Over the years, the term has come to be known as a sort of actor's actor. You hear the multi-million dollar faces on the big screen claim to be more like character actors than stars. Sometimes that's true and sometimes it's not. But these handful (and many, many more) were the real deal.

They were the best friends, the flunkies, the befuddled policemen, the judges, the clerks, the henchmen, the drunks, the mobsters – and one time the Wizard of Oz.

I've always wanted to find out more about these familiar faces, so I thought, “Why not do a some some simple Internet research on them?” Since no good reason not to occurred to me, I'll begin with probably the best one ever.

Walter Brennan was one of my grandmother Reilly's favorites. Not quite in her Grand Trio of Red Skelton, Ed (“The Perfect Fool”) Wynn and Lawrence Welk, he was still must-see TV for her before that term even existed. The show was The Real McCoys, and she never missed it.

I could not quite understand how such a sweet woman could be so attached to a character like Amos McCoy, who I saw as loud, cranky, mean, intolerant and almost always wrong. Of course, this is a good example of why people seldom ask the advice of 9-year-olds.

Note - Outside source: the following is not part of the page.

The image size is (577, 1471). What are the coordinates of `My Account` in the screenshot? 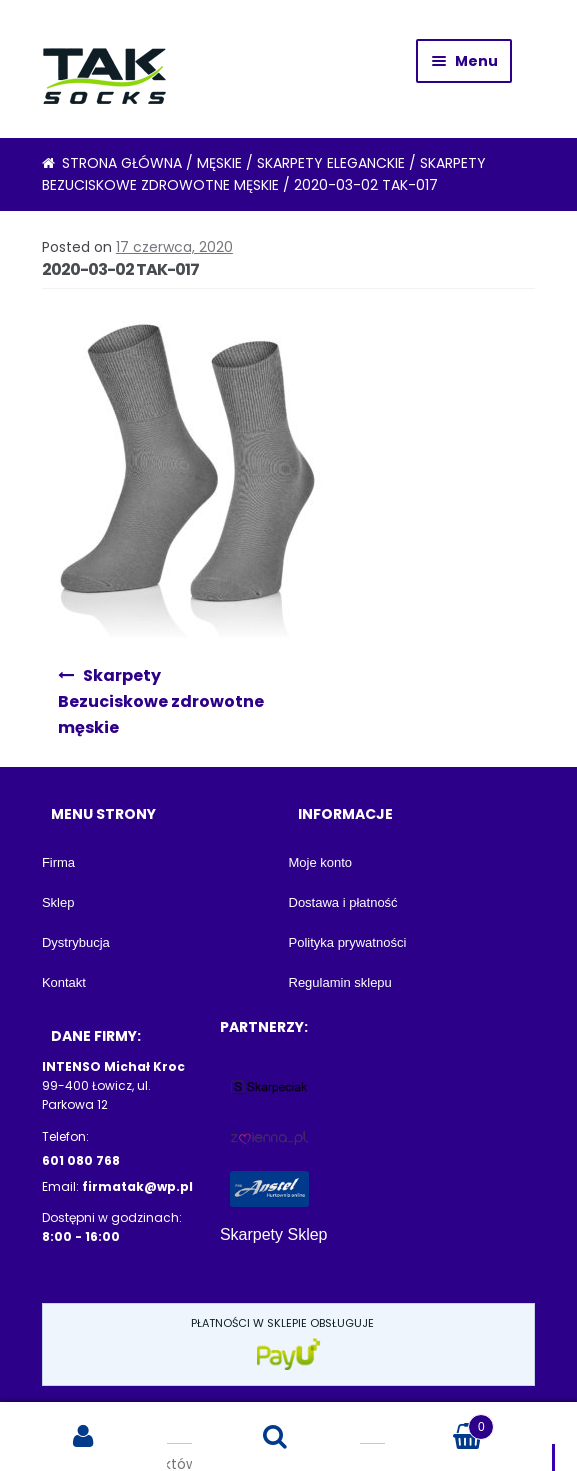 It's located at (83, 1437).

What I discovered in later years is that Walter Brennan was the King of Character Actors. I'm not alone in that opinion. He won the Best Supporting Actor Oscar three times. (But maybe that wasn't such a great percentage when you think about it, since he was in over 130 movies total – including at least four silent ones.)

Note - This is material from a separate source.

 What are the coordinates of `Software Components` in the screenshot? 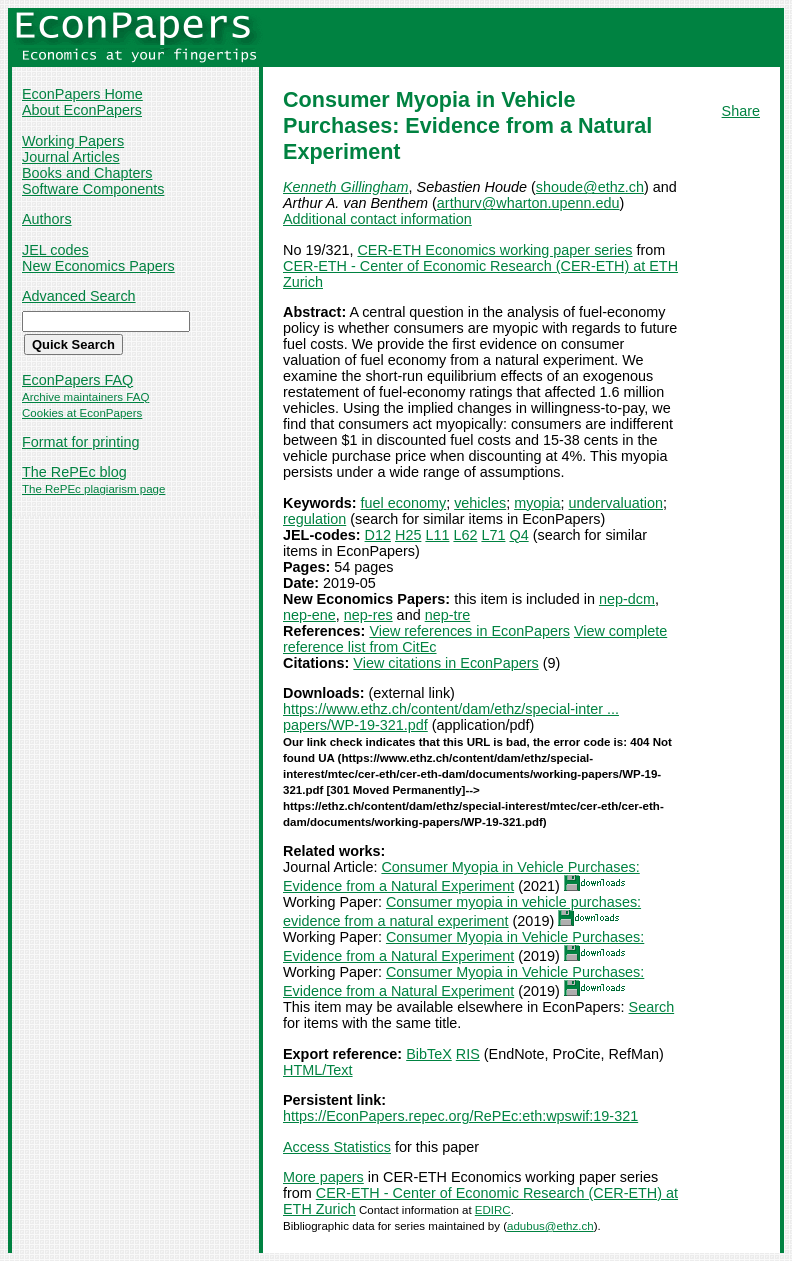 It's located at (93, 189).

He was comical as Humphrey Bogart's drunken partner in To Have and Have Not, and comical AND scary (no easy feat) as Judge Roy Bean in The Westerner. He teamed up with Cooper to play his down-and-out, harmonica-playing traveling companion in Frank Capra's classic Meet John Doe, a part that inspired a song just a few decades later by a group called Floyd's Big Gun.

And he added a touch of quality to dozens of lesser-known movies that sorely lacked it.

The irony about my discovering Brennan playing a crotchety old man on television is that he had been playing old men on stage and in films since he was in his 20s. I recently saw him playing a bit part as a limousine driver in a fairly forgettable movie from the early 1930s (one of my great pleasures in life is Turner Classic Movies). I calculate that he would have been around 35 at the time, but he looked every day of 50.

It was a glimpse of what was to come.

Thanks to Google and Wikipedia I have discovered that he was pretty much the opposite of me politically. They characterize him (no pun intended) as ultra conservative in his personal life, supporting Barry Goldwater and eventually George Wallace in their presidential runs.

But that doesn't diminish my enjoyment of his work at all. I will look in on any movie that shows him in the credits, and prepare myself for the next little jewel of a performance, no matter what the quality of the rest of the film.

Yes, Grandmom Reilly was definitely onto something.

1 comment:

  1. He was a great character that's for sure. What was the movie he was in with John Wayne? He played Stumpy and had his signiture limp. Rio Lobo which they actually did twice.(Rio Bravo was the other) One with Robert Mitchum and Ricky Nelson... Or was he in the other one with Dean Martin and James Caan?